Kids, Cupcakes, Cashmere Rule as Karan Gives Kudos to Bonnie Young

transom donnakaran 031708 Kids, Cupcakes, Cashmere Rule as Karan Gives Kudos to Bonnie YoungIn the middle of a trunk show held Saturday at her Madison Avenue store, Donna Karan peered at the half-eaten mini-cupcake that her 4-year-old granddaughter, Stefania, had just pressed into her palm.

“Why don’t you like it?” Ms. Karan asked. “I have never seen you give a cupcake away.” Stefania, who was wearing a satin fuchsia dress by children’s wear designer Bonnie Young, the host of the event, shook her head and ran off to play.

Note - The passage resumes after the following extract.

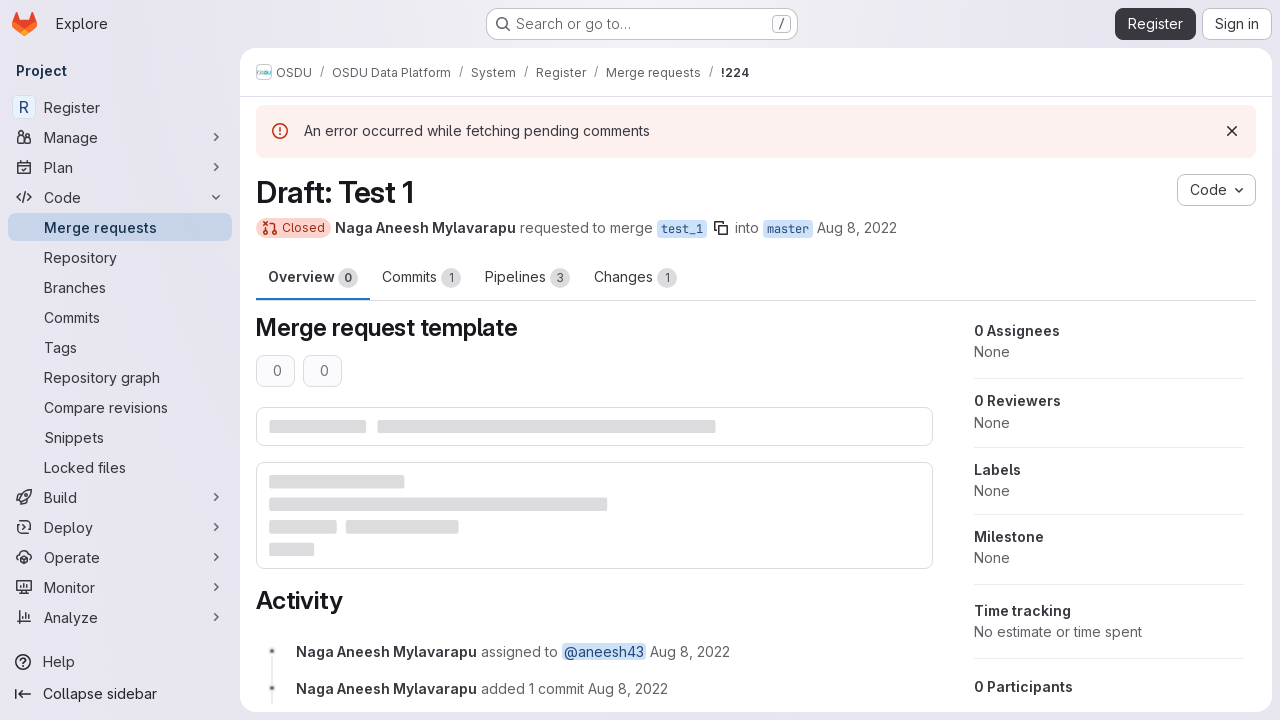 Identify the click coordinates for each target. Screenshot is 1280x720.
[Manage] (120, 137)
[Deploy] (120, 527)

Ms. Karan returned to her original conversation topic: sex trafficking of children. She was thrilled that so many parents and kids had turned out to buy Ms. Young’s clothes, the proceeds of which were being donated to Ecpat USA, a nonprofit which combats the sexual exploitation of children.

Despite the less-than-cheery cause, the party-slash-shopfest was lively. Little girls in party dresses and the occasional boy sat around munching on grilled-cheese squares as they scribbled in custom-designed coloring books featuring sketches of Ms. Young’s collection.

Meanwhile, organizers tactfully distributed materials about Ecpat. “It’s kind of a little heavy to talk about, so we’re just handing them out,” an intern confessed of some bookmarks that read, “Protect every child’s right to be free from prostitution, pornography and trafficking.”

Ms. Young was touting slightly milder variations of the message on $48 white ribbed tank tops, which had graffiti-style messages such as “Make toys not bombs.”

Stylist Jackie Astier inspected several of the children; their parents had evidently decked them out in Ms. Young’s designs.

“See all those girls there wearing the cute little whole get-up?” Ms. Astier said. “Mine won’t do that.” Colette, 8, and Manon, 6, are in what Ms. Astier describes as “a comfy phase.”

All wasn’t lost, though. Colette donned one of the tank tops. Manon and her friend, Hermes heiress Clea Guerrand-Hermes, hurdled over a velvet couch to show their mothers the bikinis, beach cover-ups and bright yellow cashmere loungewear they had picked out.

“These are a good deal!” Ms. Astier said, fingering a $115 shrug.

The girls scampered off to find Ms. Young, who led them upstairs to the dressing rooms.